TFM Sunrise Update 10-1-20


Corn futures were up a nickel overnight, eclipsing new multi month highs posted in Wednesday’s trade following surprising USDA Quarterly Stocks numbers.  Dec corn ascended to 3.83 so far this week while targeting 3.86-3/4, the high from March 4.  The smaller than expected beginning stocks coupled with increased exports help lift prices and brighten pricing opportunities for growers. Trade estimates for this morning’s USDA Weekly Export sales are 250,000 to 500,000 tons.  Heading into today, Managed Money is net long an estimated 145,000 corn contracts.


Soybean futures were up to just over yesterday’s session highs overnight.  Nov beans got to 10.35 on gains of 11-1/2 cents before trimming gains.  Dec Meal contracts are firm and mid range of Wednesday’s new contract high trading ranges.  Smaller than expected U.S. soybean ending stocks as of September 1st is propelling prices as harvest begins in earnest in a counter-seasonal move.  On the upside, the next area of resistance is around 10.47 where the 10.46-3/4 contract high from two weeks ago stands, and then 10.64-1/2.  Today’s Weekly Export Sales are expected to come in at 1.50 to 2.50 mil tons for beans, 150,000 to 400,000 tons for meal; and, zero to 30,000 tons for soyoil.  Managed money increased the net long position by buying 30,000 bean contracts to get to an estimated 217,000 long contracts.  They’re net long an estimated 68,000 lots of soymeal; and, 99,000 soyoil.


The wheat complex was mostly unchanged overnight after stunning the marketplace with strong double-digit gains on Wednesday.  Dec Chicago wheat, at 5.77-1/2 is targeting this year’s high set in January at 6.05-1/2.  The contract reached 5.92-3/4 yesterday after USDA revealed world and U.S. stocks numbers either below, or in the lower range of trade estimates.  The smaller than expected production was accompanied by better than expected usage data, too.  Managed Money is net long an estimated 30,000 SRW wheat contracts.  Trade estimates for this morning’s USDA Weekly Export sales are 250,000 to 500,000 tons. Tender Activity shows Jordan seeking 120,000 ton s of optional-origin wheat.  Thailand bought 70,000 tons of optional-origin feed wheat out of a previous tender for 3 times that amount.  Weather-wise, the Southern Plains over the 6 to 10 day period sees little to no rainfall for most of the region. Temps will be running below average through the weekend turning to average to above for most of next week.  Elsewhere, there is no much hope of drought relief in Russia’s Southern Region. And any further relief in Ukraine is confined to the next three days favoring western portions of the nation. Showers in the southern Balkan Countries will be welcome and temporarily beneficial to winter crop planting and establishment in the region, but brief delays to fieldwork will result through the weekend. Western Europe is forecast to get ample rainfall, not as much in the eastern portions.

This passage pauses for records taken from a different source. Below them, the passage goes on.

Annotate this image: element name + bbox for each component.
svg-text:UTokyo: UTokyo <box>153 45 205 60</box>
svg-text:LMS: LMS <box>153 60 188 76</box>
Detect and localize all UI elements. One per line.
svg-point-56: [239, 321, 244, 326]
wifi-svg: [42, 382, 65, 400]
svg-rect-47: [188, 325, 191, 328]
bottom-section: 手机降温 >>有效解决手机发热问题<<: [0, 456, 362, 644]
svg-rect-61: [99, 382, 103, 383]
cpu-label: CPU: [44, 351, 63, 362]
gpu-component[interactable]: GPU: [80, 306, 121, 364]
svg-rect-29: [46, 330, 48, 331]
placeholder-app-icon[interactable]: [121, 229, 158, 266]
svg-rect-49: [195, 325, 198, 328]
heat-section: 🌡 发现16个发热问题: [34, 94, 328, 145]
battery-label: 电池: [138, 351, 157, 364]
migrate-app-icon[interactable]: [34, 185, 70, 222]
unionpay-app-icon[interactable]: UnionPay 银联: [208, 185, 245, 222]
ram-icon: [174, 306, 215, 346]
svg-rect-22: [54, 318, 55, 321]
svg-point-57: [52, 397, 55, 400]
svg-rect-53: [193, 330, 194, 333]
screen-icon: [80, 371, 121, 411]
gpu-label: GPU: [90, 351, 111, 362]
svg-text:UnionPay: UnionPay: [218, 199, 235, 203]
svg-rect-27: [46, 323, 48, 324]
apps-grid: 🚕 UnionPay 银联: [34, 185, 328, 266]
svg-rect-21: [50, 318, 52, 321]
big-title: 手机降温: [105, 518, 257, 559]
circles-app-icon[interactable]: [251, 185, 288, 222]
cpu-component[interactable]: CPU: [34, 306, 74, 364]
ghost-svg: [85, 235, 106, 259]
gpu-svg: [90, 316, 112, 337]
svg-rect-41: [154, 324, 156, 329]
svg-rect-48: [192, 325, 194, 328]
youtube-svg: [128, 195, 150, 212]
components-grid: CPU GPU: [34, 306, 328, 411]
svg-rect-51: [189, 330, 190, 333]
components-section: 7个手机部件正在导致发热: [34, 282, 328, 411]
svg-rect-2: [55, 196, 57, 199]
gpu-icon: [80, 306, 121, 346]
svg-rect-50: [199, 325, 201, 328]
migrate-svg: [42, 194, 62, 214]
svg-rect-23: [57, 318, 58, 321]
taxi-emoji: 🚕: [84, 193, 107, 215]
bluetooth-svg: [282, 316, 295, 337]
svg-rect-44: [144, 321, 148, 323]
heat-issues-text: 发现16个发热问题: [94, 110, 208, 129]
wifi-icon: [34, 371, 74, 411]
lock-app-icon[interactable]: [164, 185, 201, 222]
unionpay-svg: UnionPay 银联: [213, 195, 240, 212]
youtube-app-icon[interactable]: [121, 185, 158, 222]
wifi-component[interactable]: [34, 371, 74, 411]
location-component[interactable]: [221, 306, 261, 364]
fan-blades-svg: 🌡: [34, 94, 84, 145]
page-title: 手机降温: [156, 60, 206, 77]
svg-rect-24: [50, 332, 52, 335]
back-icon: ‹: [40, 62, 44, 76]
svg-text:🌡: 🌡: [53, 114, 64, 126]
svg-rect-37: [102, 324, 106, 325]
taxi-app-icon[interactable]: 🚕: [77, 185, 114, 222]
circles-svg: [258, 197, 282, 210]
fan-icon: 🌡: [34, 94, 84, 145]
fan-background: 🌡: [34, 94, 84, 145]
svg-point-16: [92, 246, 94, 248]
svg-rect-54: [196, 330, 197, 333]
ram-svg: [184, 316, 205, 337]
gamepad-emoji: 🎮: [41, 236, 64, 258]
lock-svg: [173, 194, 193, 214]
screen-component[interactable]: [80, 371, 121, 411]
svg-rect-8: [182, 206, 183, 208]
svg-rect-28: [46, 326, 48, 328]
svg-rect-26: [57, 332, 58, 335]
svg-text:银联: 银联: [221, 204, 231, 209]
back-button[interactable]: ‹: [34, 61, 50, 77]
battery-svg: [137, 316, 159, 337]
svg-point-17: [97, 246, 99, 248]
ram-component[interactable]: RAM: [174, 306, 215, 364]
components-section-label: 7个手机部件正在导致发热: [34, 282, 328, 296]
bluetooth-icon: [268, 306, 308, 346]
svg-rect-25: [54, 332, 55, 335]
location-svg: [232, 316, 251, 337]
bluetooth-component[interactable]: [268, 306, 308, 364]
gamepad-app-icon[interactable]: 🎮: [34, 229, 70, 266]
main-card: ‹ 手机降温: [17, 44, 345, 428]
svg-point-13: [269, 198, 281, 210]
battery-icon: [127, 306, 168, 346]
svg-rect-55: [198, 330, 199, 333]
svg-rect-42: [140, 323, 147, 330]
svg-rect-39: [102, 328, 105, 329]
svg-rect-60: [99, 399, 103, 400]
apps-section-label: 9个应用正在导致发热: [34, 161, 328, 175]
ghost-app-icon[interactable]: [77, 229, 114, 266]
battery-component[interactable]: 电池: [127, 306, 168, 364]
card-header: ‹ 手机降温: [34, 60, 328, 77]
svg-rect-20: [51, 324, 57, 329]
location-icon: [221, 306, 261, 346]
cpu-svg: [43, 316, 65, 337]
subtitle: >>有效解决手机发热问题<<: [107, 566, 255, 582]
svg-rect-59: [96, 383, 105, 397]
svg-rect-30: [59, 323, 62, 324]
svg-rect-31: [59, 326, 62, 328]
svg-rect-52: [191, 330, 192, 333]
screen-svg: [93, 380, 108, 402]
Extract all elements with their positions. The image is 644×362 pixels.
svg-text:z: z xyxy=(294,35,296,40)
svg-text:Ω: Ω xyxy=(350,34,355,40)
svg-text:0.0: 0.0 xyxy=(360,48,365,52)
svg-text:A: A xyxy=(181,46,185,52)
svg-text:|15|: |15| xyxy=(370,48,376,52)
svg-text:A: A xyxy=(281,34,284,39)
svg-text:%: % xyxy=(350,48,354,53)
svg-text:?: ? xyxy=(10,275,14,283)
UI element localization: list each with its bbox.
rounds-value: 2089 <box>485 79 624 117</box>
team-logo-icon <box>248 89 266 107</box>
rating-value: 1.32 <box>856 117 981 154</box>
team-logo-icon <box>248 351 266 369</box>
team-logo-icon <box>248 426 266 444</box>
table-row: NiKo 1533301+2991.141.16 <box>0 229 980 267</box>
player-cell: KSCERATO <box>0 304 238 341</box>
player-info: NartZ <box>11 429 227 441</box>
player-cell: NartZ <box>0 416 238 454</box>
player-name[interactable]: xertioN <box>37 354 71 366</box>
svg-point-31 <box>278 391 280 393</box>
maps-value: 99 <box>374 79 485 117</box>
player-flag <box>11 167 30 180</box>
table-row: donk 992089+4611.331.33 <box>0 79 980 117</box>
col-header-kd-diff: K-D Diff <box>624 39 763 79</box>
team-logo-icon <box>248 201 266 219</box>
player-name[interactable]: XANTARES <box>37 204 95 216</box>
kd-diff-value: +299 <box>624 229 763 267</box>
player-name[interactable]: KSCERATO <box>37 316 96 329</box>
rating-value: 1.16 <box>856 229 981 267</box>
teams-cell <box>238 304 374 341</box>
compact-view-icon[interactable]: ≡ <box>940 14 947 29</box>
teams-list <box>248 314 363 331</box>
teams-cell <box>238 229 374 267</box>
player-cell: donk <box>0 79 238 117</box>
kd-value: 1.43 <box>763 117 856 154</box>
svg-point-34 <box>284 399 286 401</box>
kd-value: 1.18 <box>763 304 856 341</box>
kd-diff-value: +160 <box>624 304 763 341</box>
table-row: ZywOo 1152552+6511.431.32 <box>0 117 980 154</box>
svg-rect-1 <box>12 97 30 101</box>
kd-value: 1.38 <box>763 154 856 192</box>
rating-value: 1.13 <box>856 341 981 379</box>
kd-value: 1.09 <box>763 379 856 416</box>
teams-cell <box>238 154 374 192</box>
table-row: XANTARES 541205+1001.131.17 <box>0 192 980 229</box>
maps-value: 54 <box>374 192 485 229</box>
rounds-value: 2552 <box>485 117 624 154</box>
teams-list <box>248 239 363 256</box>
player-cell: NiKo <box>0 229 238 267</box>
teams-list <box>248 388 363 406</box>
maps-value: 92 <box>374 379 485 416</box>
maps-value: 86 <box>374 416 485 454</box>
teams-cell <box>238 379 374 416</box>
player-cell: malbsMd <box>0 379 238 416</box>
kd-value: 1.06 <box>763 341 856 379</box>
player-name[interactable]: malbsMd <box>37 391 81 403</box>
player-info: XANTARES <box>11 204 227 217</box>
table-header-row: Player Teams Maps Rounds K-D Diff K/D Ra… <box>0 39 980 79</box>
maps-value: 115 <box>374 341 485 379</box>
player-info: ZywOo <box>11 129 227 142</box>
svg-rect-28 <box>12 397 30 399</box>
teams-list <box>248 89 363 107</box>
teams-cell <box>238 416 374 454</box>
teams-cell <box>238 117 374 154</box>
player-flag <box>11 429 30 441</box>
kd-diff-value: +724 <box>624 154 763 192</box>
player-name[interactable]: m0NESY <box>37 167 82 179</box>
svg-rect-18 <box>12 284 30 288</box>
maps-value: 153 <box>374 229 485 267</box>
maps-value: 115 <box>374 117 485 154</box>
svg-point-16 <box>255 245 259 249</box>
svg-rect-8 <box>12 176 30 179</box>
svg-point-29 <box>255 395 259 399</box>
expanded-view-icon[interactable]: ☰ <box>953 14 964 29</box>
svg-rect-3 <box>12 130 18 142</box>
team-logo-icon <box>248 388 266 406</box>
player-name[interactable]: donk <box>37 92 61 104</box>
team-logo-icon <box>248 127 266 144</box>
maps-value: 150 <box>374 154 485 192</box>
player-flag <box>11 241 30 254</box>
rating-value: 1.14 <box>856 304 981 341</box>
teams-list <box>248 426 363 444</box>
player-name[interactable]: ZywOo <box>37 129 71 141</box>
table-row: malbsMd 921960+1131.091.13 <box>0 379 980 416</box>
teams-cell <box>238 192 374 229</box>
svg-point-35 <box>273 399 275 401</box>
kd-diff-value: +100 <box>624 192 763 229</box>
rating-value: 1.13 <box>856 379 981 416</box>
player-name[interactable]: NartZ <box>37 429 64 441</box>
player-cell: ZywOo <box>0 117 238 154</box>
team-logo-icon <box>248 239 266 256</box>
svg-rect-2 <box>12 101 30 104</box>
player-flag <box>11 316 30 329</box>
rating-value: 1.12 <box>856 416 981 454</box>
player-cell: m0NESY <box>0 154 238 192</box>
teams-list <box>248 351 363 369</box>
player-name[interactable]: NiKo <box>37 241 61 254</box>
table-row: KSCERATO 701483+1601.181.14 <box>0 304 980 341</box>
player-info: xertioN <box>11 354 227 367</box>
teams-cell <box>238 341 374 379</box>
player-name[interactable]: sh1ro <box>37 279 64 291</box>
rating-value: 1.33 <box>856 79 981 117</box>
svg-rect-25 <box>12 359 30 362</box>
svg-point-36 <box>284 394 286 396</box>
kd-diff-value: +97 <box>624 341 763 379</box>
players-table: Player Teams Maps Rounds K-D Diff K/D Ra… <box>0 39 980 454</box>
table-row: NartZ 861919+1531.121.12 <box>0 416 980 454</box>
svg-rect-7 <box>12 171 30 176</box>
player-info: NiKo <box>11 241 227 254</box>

Cattle calls are for steady to higher after breaking maintaining some semblance of an uptrend in live cattle despite closing weaker in Wednesday’s trade.  Feeders look a little more shaky with after giving up good gains from Tuesday’s breakout to the upside.  Cash trade is still mostly undeveloped, but signs are indicating $2.00/cwt higher than last week, and boxed beef values are staying firm.  We’ll watch for Weekly Export Sales for cues of today’s mid-day price movement.


Lean hog futures are called steady to higher as the trade questions USDA’s numbers and front month supplies appear tighter than reported.  Strength in the cash market, which was up 1.48 to 75.91 on Wednesday is helping buoy the futures market where October stands at 72.80 and Dec at 63.10 coming into today’s trade.  Overhead resistance can be gleaned from softer carcass values.  Meanwhile, expectations for strong export sales will help support deferred contracts.